- [Task item]: Search term "анализа": copy each line of the data containing it.

- [Supplied data]:
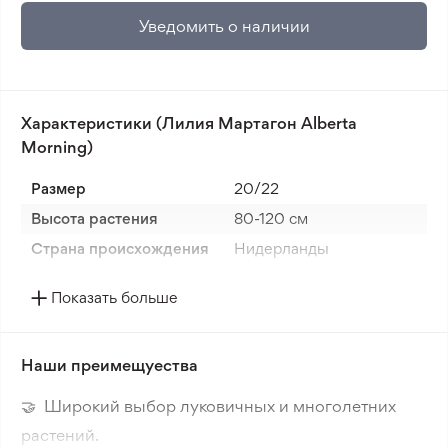
Уведомить о наличии
Характеристики (Лилия Мартагон Alberta
Morning)
Размер
20/22
Высота растения
80-120 cм
Страна происхождения
Нидерланды
Цвет цветка
Белый - Розовый
Показать больше
Период цветения
Лето
Размер цветка
5-10 см
Наши преимещуества
Цвет растения
Зеленый
Морозостойкость
Зона 3-4
🤝 Широкий выбор луковичных и многолетних
Корень
Луковица
растений.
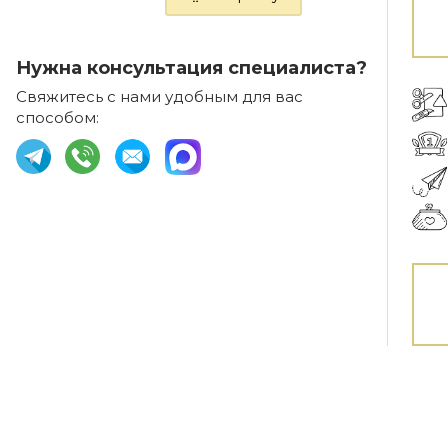
Нужна консультация специалиста?
Свяжитесь с нами удобным для вас
способом:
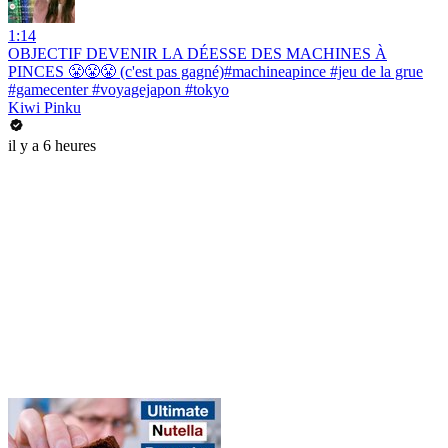
1:14
OBJECTIF DEVENIR LA DÉESSE DES MACHINES À
PINCES 😤😤😤 (c'est pas gagné)#machineapince #jeu de la grue
#gamecenter #voyagejapon #tokyo
Kiwi Pinku
il y a 6 heures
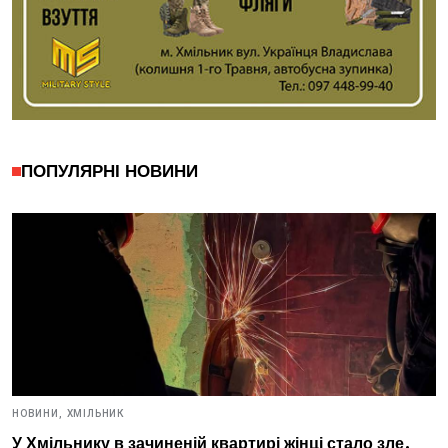
ПОПУЛЯРНІ НОВИНИ
НОВИНИ,
ХМІЛЬНИК
У Хмільнику в зачиненій квартирі жінці стало зле.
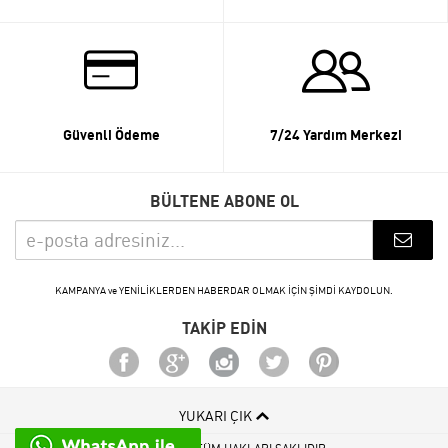
Güvenli Ödeme
7/24 Yardım Merkezi
BÜLTENE ABONE OL
KAMPANYA ve YENİLİKLERDEN HABERDAR OLMAK İÇİN ŞİMDİ KAYDOLUN.
TAKİP EDİN
YUKARI ÇIK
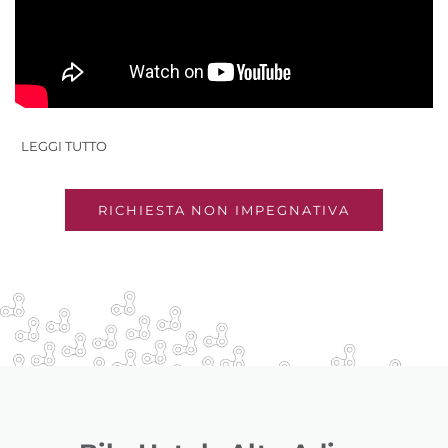
LEGGI TUTTO
RICHIESTA NON IMPEGNATIVA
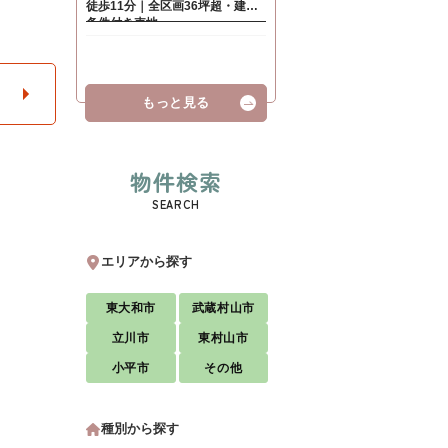
もっと見る
物件検索
SEARCH
エリアから探す
東大和市
武蔵村山市
立川市
東村山市
小平市
その他
種別から探す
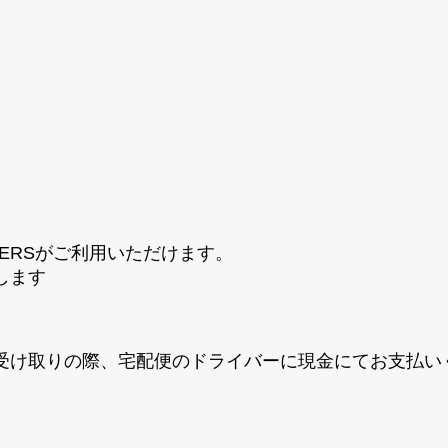
・DINERSがご利用いただけます。
します
受け取りの際、宅配便のドライバーに現金にてお支払い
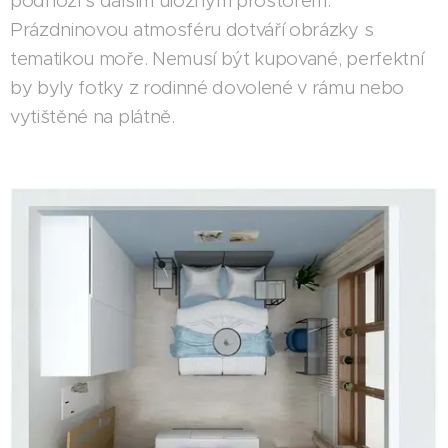
podnoží s dalším úložným prostorem.
Prázdninovou atmosféru dotváří obrázky s
tematikou moře. Nemusí být kupované, perfektní
by byly fotky z rodinné dovolené v rámu nebo
vytištěné na plátně.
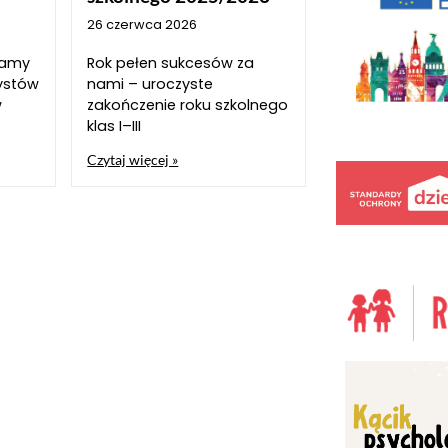
26 czerwca 2026
szamy
Rok pełen sukcesów za
ystów
nami – uroczyste
w
zakończenie roku szkolnego
klas I–III
Czytaj więcej »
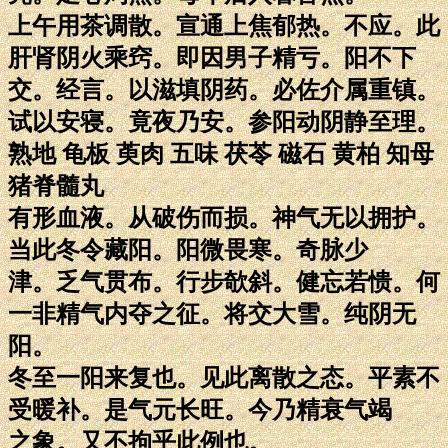
上午用茶调散。宣通上焦郁热。不应。此
肝肾阴火乘窍。即因男子精亏。阳不下
交。经言。以滋填阴药。必佐介属重镇。
试以安寝。竟夜乃安。参阳动阴静至理。
熟地 龟板 萸肉 五味 茯苓 磁石 黄柏 知母
猪脊髓丸
有形血液。从破伤而损。神气无以拥护。
当此冬令藏阳。阳微畏寒。奇脉少
津。乏气贯布。行步欹斜。健忘若愦。何
一非精气内夺之征。将交大雪。纯阴无
阳。
冬至一阳来复也。见此离散之态。平素不
受暖补。是气元长旺。今乃精衰气竭
之象。又不拘乎此例也。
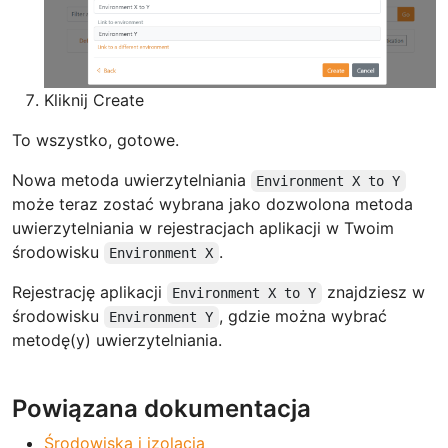
Kliknij Create
To wszystko, gotowe.
Nowa metoda uwierzytelniania
Environment X to Y
może teraz zostać wybrana jako dozwolona metoda
uwierzytelniania w rejestracjach aplikacji w Twoim
środowisku
.
Environment X
Rejestrację aplikacji
znajdziesz w
Environment X to Y
środowisku
, gdzie można wybrać
Environment Y
metodę(y) uwierzytelniania.
Powiązana dokumentacja
Środowiska i izolacja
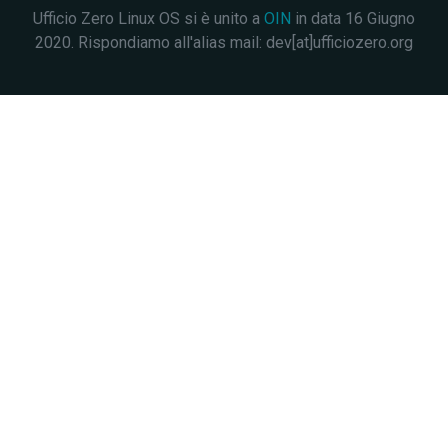
Ufficio Zero Linux OS si è unito a
OIN
in data 16 Giugno
2020. Rispondiamo all'alias mail: dev[at]ufficiozero.org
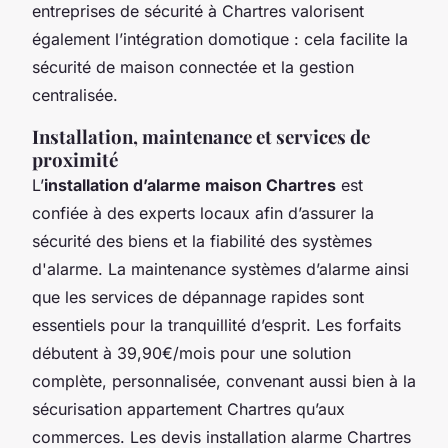
entreprises de sécurité à Chartres valorisent
également l’intégration domotique : cela facilite la
sécurité de maison connectée et la gestion
centralisée.
Installation, maintenance et services de
proximité
L’
installation d’alarme maison Chartres
est
confiée à des experts locaux afin d’assurer la
sécurité des biens et la fiabilité des systèmes
d'alarme. La maintenance systèmes d’alarme ainsi
que les services de dépannage rapides sont
essentiels pour la tranquillité d’esprit. Les forfaits
débutent à 39,90€/mois pour une solution
complète, personnalisée, convenant aussi bien à la
sécurisation appartement Chartres qu’aux
commerces. Les devis installation alarme Chartres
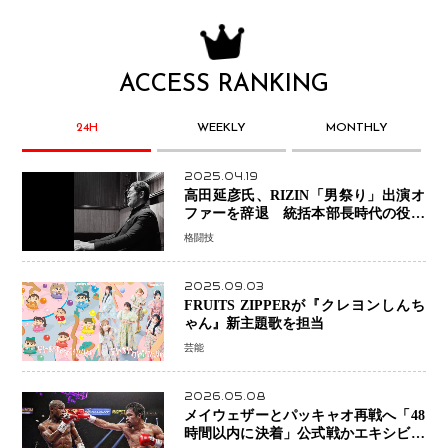
ACCESS RANKING
24H
WEEKLY
MONTHLY
2025.04.19
高田延彦氏、RIZIN「男祭り」出演オ
ファーを辞退 統括本部長時代の役目
「すでに終えています」と明言
格闘技
2025.09.03
FRUITS ZIPPERが『クレヨンしんち
ゃん』新主題歌を担当
芸能
2026.05.08
メイウェザーとパッキャオ再戦へ「48
時間以内に決着」公式戦かエキシビシ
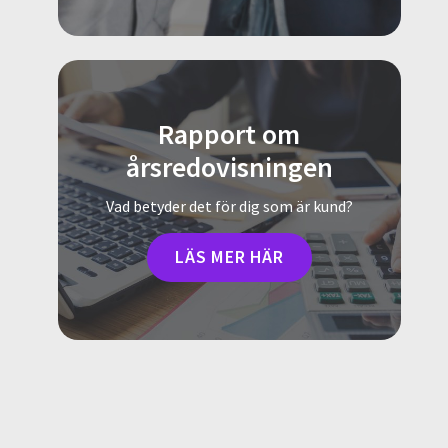
Rapport om
årsredovisningen
Vad betyder det för dig som är kund?
LÄS MER HÄR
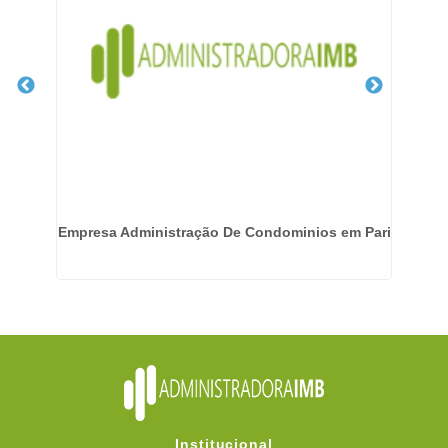
ba
Empresa Administração De Condominios em Pari
Ad
Institucional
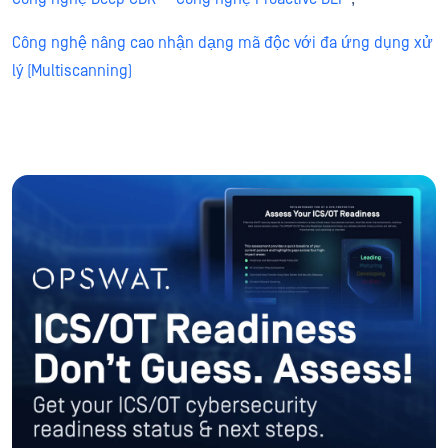
Công nghệ nâng cao nhận dạng mã độc với đa ứng dụng xử
lý (Multiscanning)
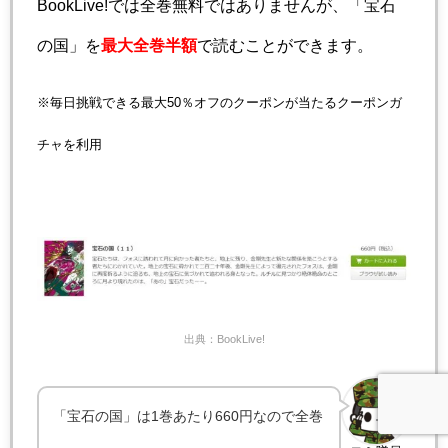
BookLive!では全巻無料ではありませんが、「宝石
の国」を
最大全巻半額
で読むことができます。
※毎日挑戦できる最大50％オフのクーポンが当たるクーポンガ
チャを利用
出典：BookLive!
「宝石の国」は1巻あたり660円なので全巻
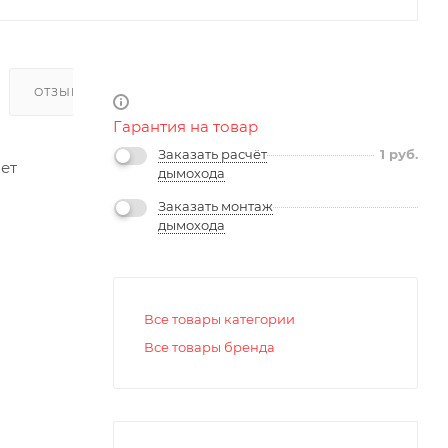
ОТЗЫВЫ
Гарантия на товар
Заказать расчёт
1
руб.
ет
дымохода
Заказать монтаж
дымохода
Все товары категории
Все товары бренда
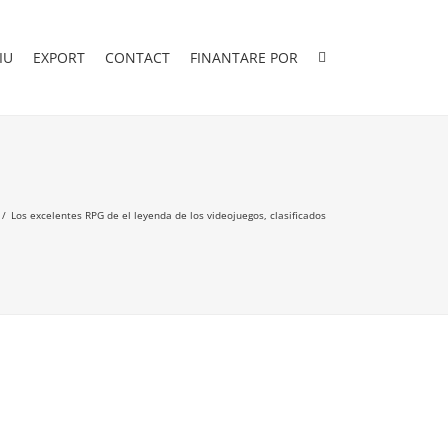
IU
EXPORT
CONTACT
FINANTARE POR
Los excelentes RPG de el leyenda de los videojuegos, clasificados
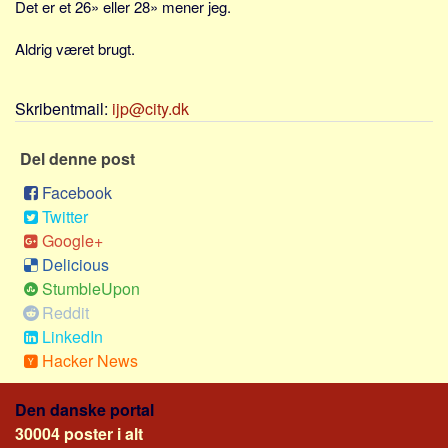
Det er et 26» eller 28» mener jeg.
Sverige
Norge
Aldrig været brugt.
Thailand
Italien
Skribentmail:
ijp@city.dk
Grækenland
Del denne post
USA
Facebook
Alle
Twitter
Nøgleord
Google+
Delicious
Bolig
StumbleUpon
Job
Reddit
Virksomhed
LinkedIn
Hacker News
Investering
Pension og opsparing
Den danske portal
Forbrug
30004 poster i alt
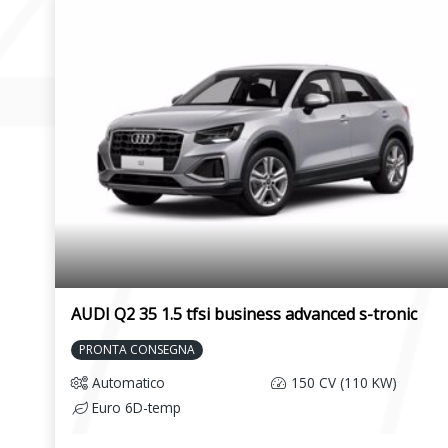
AUDI Q2 35 1.5 tfsi business advanced s-tronic
PRONTA CONSEGNA
Automatico
150 CV (110 KW)
Euro 6D-temp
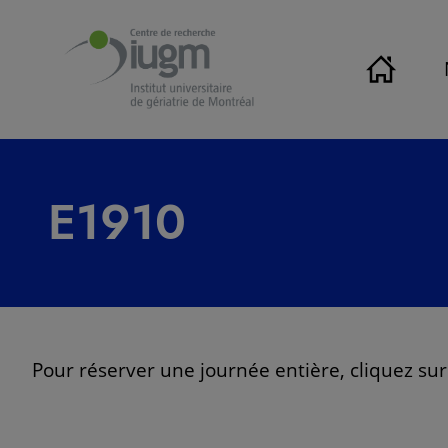
E1910
Pour réserver une journée entière, cliquez sur 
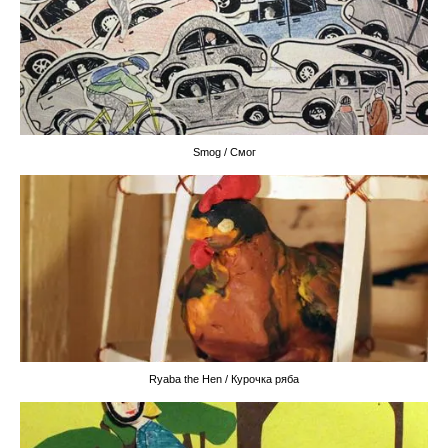
Smog / Смог
Ryaba the Hen / Курочка ряба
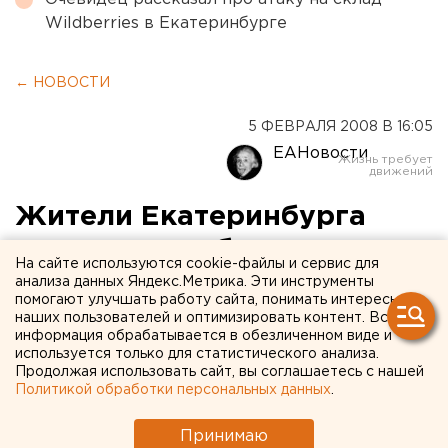
Wildberries в Екатеринбурге
← НОВОСТИ
5 ФЕВРАЛЯ 2008 В 16:05
ЕАНовости
Жители Екатеринбурга
готовят жалобу на
На сайте используются cookie-файлы и сервис для
действия одного из
анализа данных Яндекс.Метрика. Эти инструменты
помогают улучшать работу сайта, понимать интересы
кандидатов в депутаты
наших пользователей и оптимизировать контент. Вся
информация обрабатывается в обезличенном виде и
ППЗС
используется только для статистического анализа.
Продолжая использовать сайт, вы соглашаетесь с нашей
Политикой обработки персональных данных
.
Екатеринбург. Жители Чкаловского района
готовят коллективную жалобу в избирательную
Принимаю
комиссию Свердловской области на действия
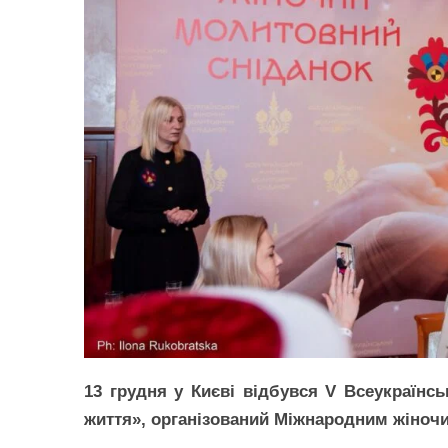
13 грудня у Києві відбувся V Всеукраїнс
життя», організований Міжнародним жіночим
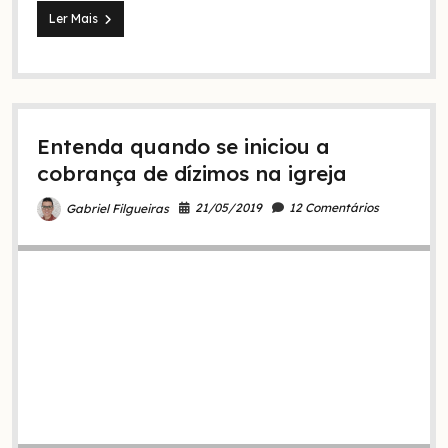
O
Ler Mais
Dízimo
é
obrigatório?
Para
quem
devo
Entenda quando se iniciou a
dá-
lo?
cobrança de dízimos na igreja
21/05/2019
12 Comentários
Gabriel Filgueiras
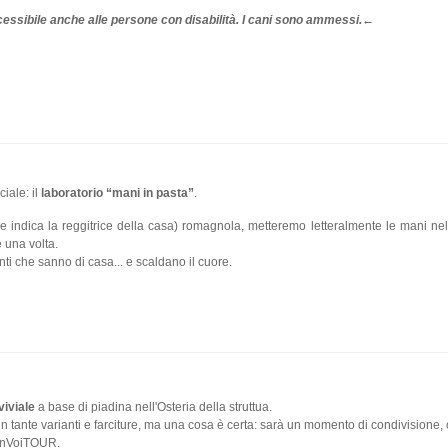
cessibile anche alle persone con disabilità. I cani sono ammessi.←
iale: il
laboratorio “mani in pasta”
.
e indica la reggitrice della casa) romagnola, metteremo letteralmente le mani nel
e una volta.
nti che sanno di casa... e scaldano il cuore.
iviale
a base di piadina nell'Osteria della struttua.
a in tante varianti e farciture, ma una cosa è certa: sarà un momento di condivisione,
conVoiTOUR.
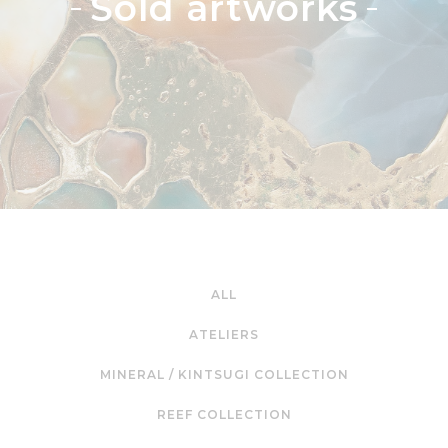
Sold artworks
ALL
ATELIERS
MINERAL / KINTSUGI COLLECTION
REEF COLLECTION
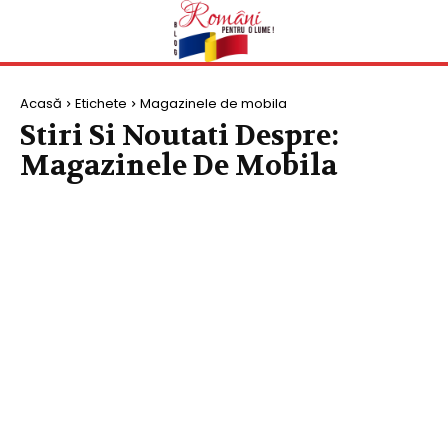
Acasă
Etichete
Magazinele de mobila
Stiri Si Noutati Despre:
Magazinele De Mobila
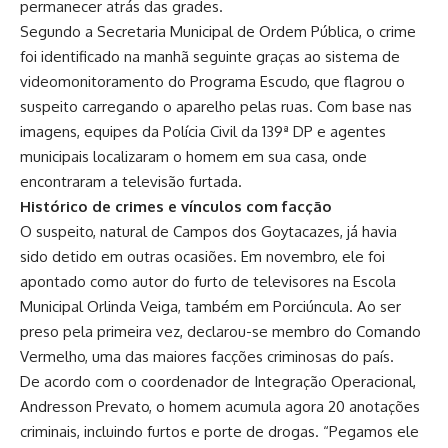
permanecer atrás das grades.
Segundo a Secretaria Municipal de Ordem Pública, o crime
foi identificado na manhã seguinte graças ao sistema de
videomonitoramento do Programa Escudo, que flagrou o
suspeito carregando o aparelho pelas ruas. Com base nas
imagens, equipes da Polícia Civil da 139ª DP e agentes
municipais localizaram o homem em sua casa, onde
encontraram a televisão furtada.
Histórico de crimes e vínculos com facção
O suspeito, natural de Campos dos Goytacazes, já havia
sido detido em outras ocasiões. Em novembro, ele foi
apontado como autor do furto de televisores na Escola
Municipal Orlinda Veiga, também em Porciúncula. Ao ser
preso pela primeira vez, declarou-se membro do Comando
Vermelho, uma das maiores facções criminosas do país.
De acordo com o coordenador de Integração Operacional,
Andresson Prevato, o homem acumula agora 20 anotações
criminais, incluindo furtos e porte de drogas. “Pegamos ele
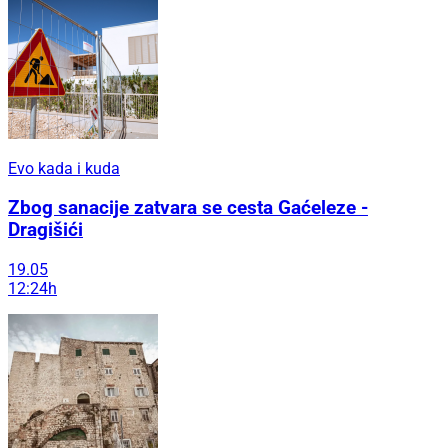
Evo kada i kuda
Zbog sanacije zatvara se cesta Gaćeleze -
Dragišići
19.05
12:24h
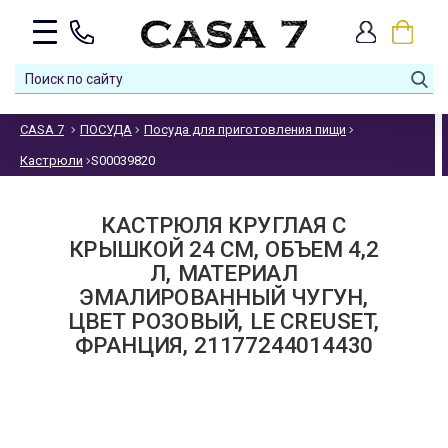
CASA 7
ПОСУДА
Посуда для приготовления пищи
Кастрюли
S00039820
КАСТРЮЛЯ КРУГЛАЯ С
КРЫШКОЙ 24 СМ, ОБЪЕМ 4,2
Л, МАТЕРИАЛ
ЭМАЛИРОВАННЫЙ ЧУГУН,
ЦВЕТ РОЗОВЫЙ, LE CREUSET,
ФРАНЦИЯ, 21177244014430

- [Response to the task]:
анализа данных Яндекс.Метрика. Эти инструменты
используется только для статистического анализа.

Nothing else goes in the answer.